Saxicolarubicola (Linnaeus: Motacilla) 1766, lange tijd in de literatuur te boek staand, tot de afsplitsing van zuidafrikaans Gewone Bontrokkie, als Saxicola torquata (Linnaeus: Motacilla) 1766. Bonte kleine Tapuitachtige vogel met een rode borst, zwarte kop en keel en witte zijhalsvlek.

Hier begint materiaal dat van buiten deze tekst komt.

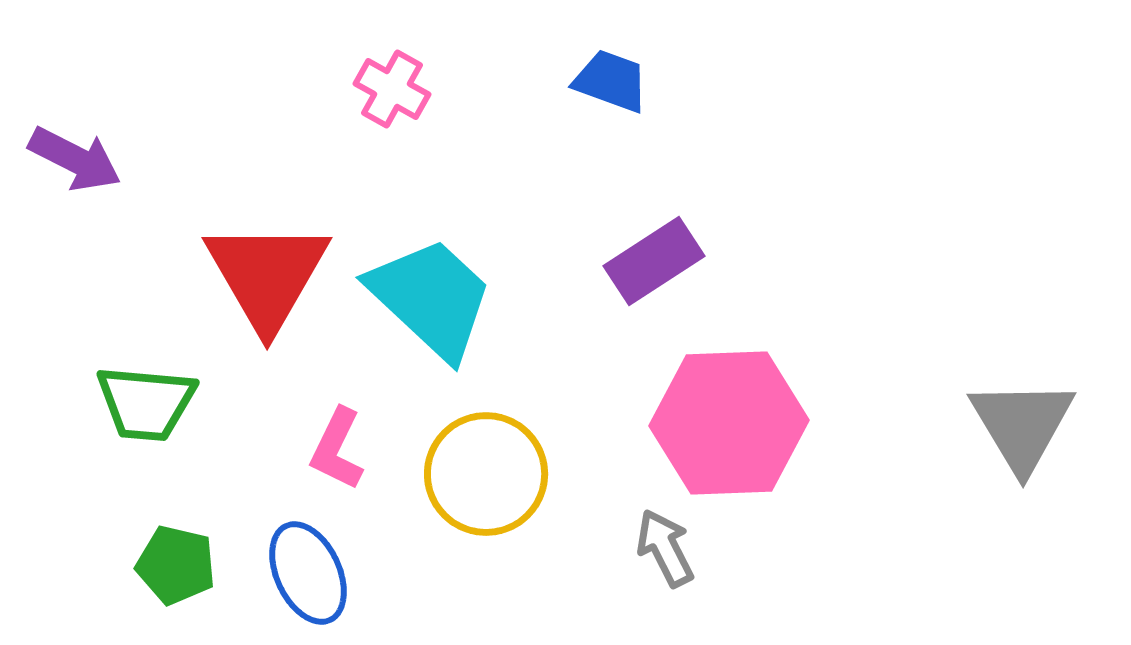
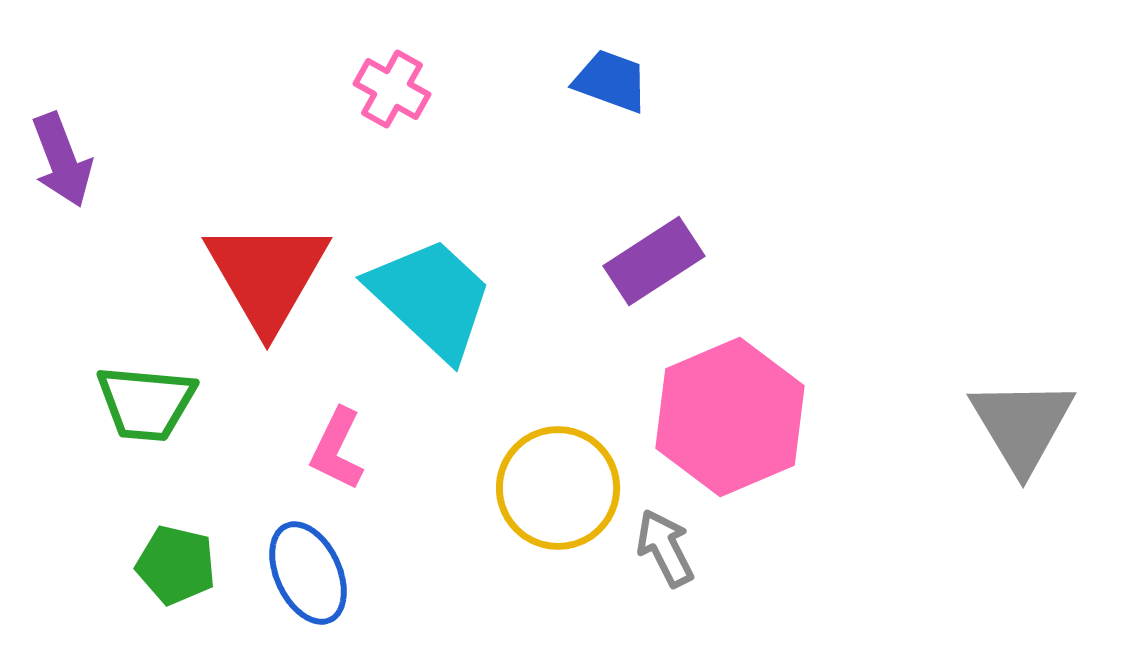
purple arrow: moved 13 px left, 1 px down; rotated 42 degrees clockwise
pink hexagon: moved 1 px right, 6 px up; rotated 21 degrees counterclockwise
yellow circle: moved 72 px right, 14 px down
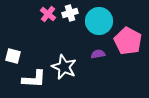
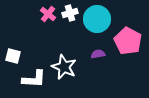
cyan circle: moved 2 px left, 2 px up
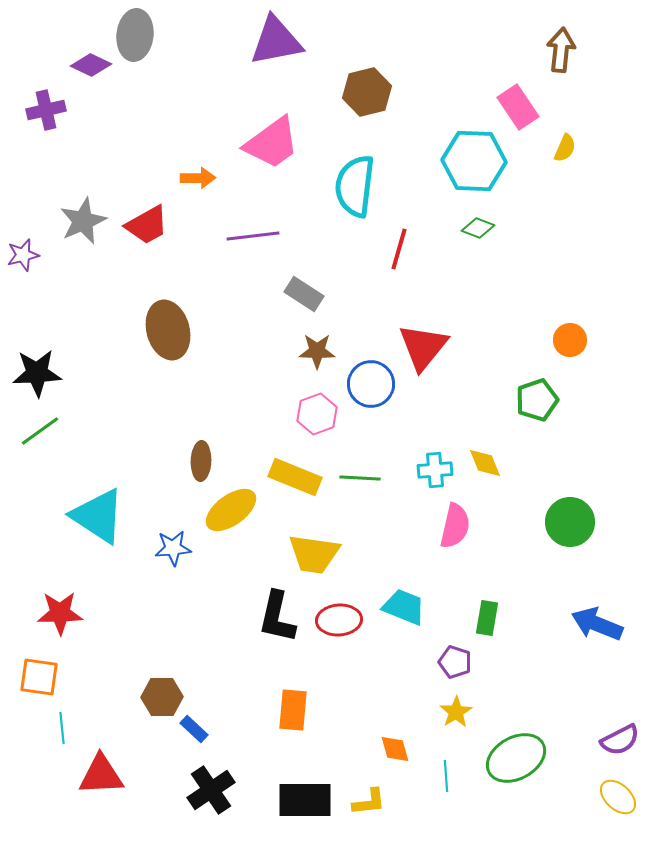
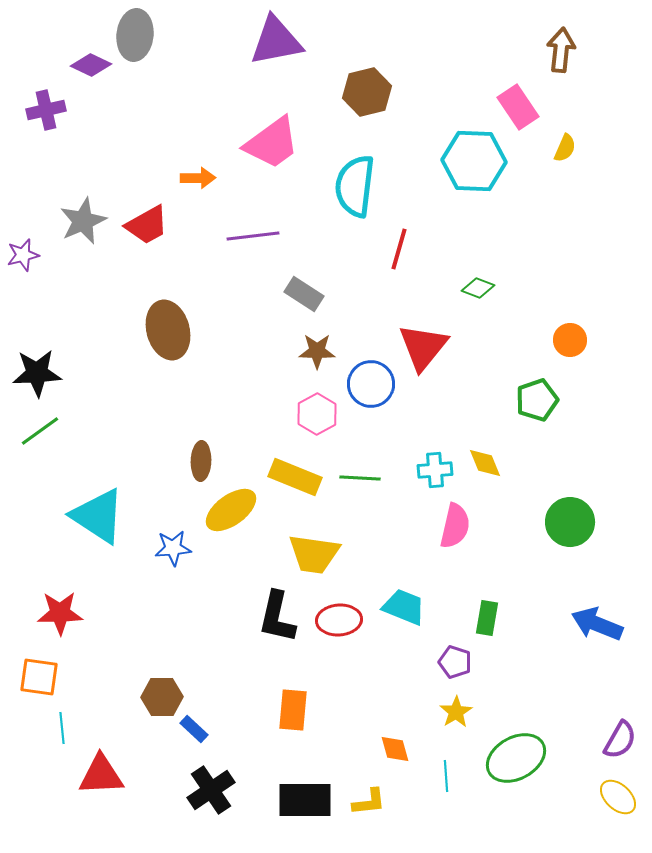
green diamond at (478, 228): moved 60 px down
pink hexagon at (317, 414): rotated 9 degrees counterclockwise
purple semicircle at (620, 740): rotated 33 degrees counterclockwise
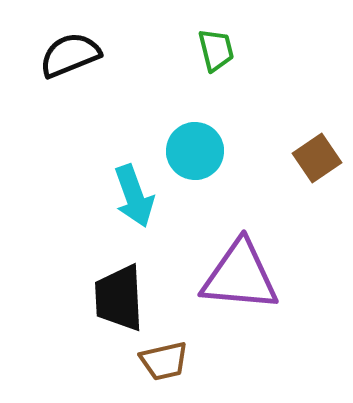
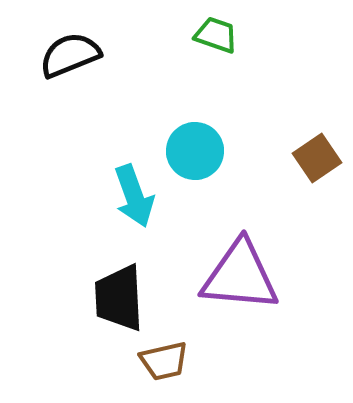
green trapezoid: moved 15 px up; rotated 57 degrees counterclockwise
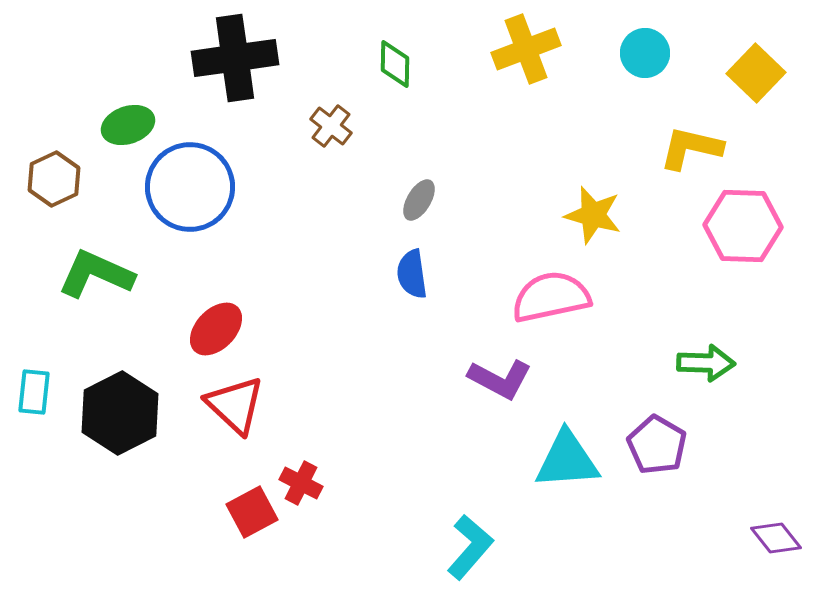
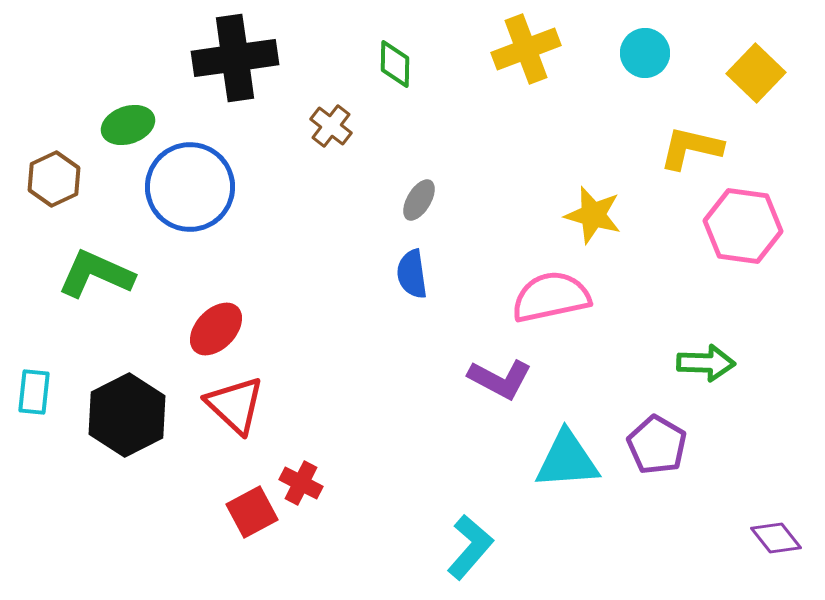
pink hexagon: rotated 6 degrees clockwise
black hexagon: moved 7 px right, 2 px down
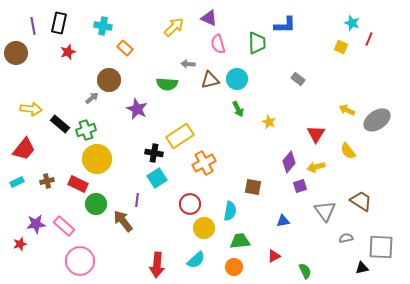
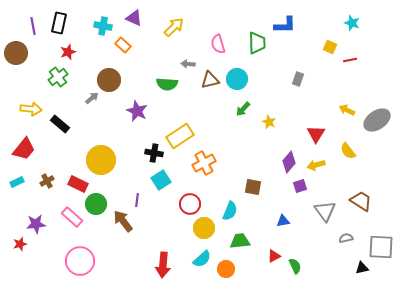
purple triangle at (209, 18): moved 75 px left
red line at (369, 39): moved 19 px left, 21 px down; rotated 56 degrees clockwise
yellow square at (341, 47): moved 11 px left
orange rectangle at (125, 48): moved 2 px left, 3 px up
gray rectangle at (298, 79): rotated 72 degrees clockwise
purple star at (137, 109): moved 2 px down
green arrow at (238, 109): moved 5 px right; rotated 70 degrees clockwise
green cross at (86, 130): moved 28 px left, 53 px up; rotated 18 degrees counterclockwise
yellow circle at (97, 159): moved 4 px right, 1 px down
yellow arrow at (316, 167): moved 2 px up
cyan square at (157, 178): moved 4 px right, 2 px down
brown cross at (47, 181): rotated 16 degrees counterclockwise
cyan semicircle at (230, 211): rotated 12 degrees clockwise
pink rectangle at (64, 226): moved 8 px right, 9 px up
cyan semicircle at (196, 260): moved 6 px right, 1 px up
red arrow at (157, 265): moved 6 px right
orange circle at (234, 267): moved 8 px left, 2 px down
green semicircle at (305, 271): moved 10 px left, 5 px up
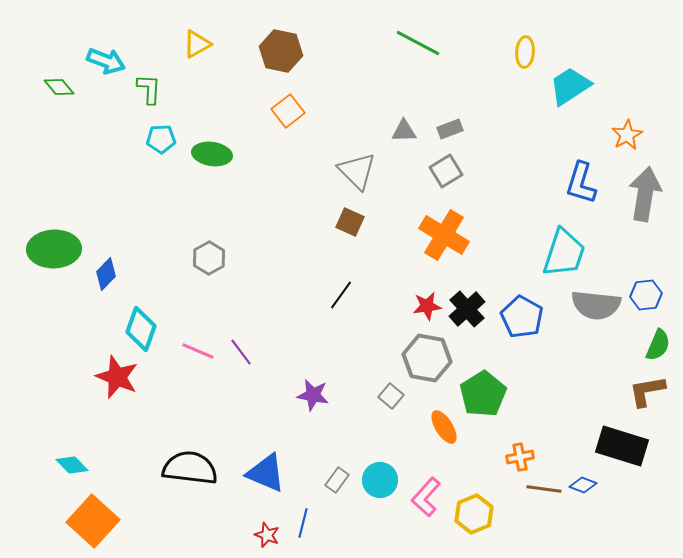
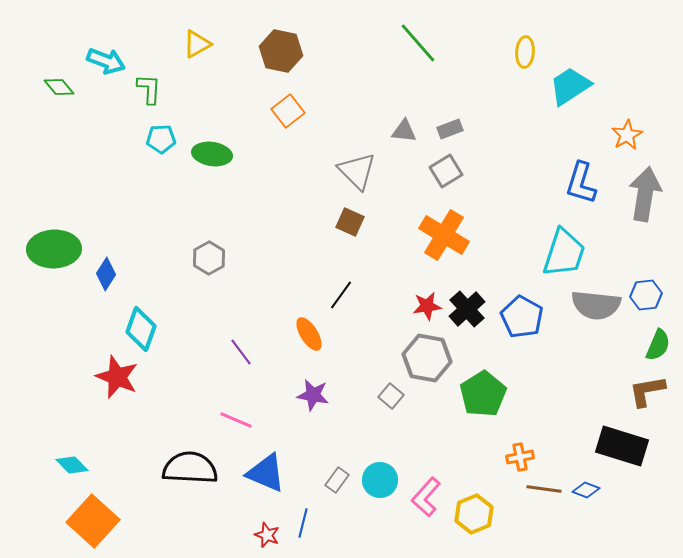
green line at (418, 43): rotated 21 degrees clockwise
gray triangle at (404, 131): rotated 8 degrees clockwise
blue diamond at (106, 274): rotated 12 degrees counterclockwise
pink line at (198, 351): moved 38 px right, 69 px down
orange ellipse at (444, 427): moved 135 px left, 93 px up
black semicircle at (190, 468): rotated 4 degrees counterclockwise
blue diamond at (583, 485): moved 3 px right, 5 px down
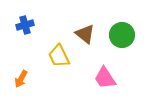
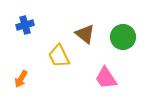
green circle: moved 1 px right, 2 px down
pink trapezoid: moved 1 px right
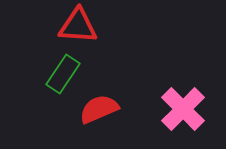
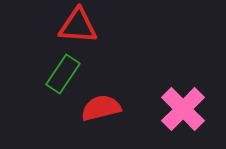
red semicircle: moved 2 px right, 1 px up; rotated 9 degrees clockwise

Bij B&O 1822: "Het Witborstje, Motacilla Rubicola L." De soort staat niet vermeld in de lijst van niet-broedvogels van deze auteurs, dus zouden deze weten van het broeden van deze soort in N. De naam "Roodborst-tapuit" als officiële N naam wordt genoemd in Schlegel 1858, met als toevoeging: "Ook Witborstje en in Gelderland Roodborstige walduker genoemd." Schlegel 1852 was echter van het voorkomen van deze markante vogel in N niet op de hoogte. Gavere & Bemmelen 1856 vermelden: "54a. Saxicola rubicola, Bechstein. Twee of drie malen in de omstreken der stad Groningen waargenomen." Wickevoort Crommelin et al. (januari) 1858 vermelden (p.209/ 210): "54a. Saxicola rubicola, Bechst.; den 18den Maart 1854, bij Harderwijk gevangen, en den 24sten Mei 1856 in de duinen nabij Zandpoort geschoten.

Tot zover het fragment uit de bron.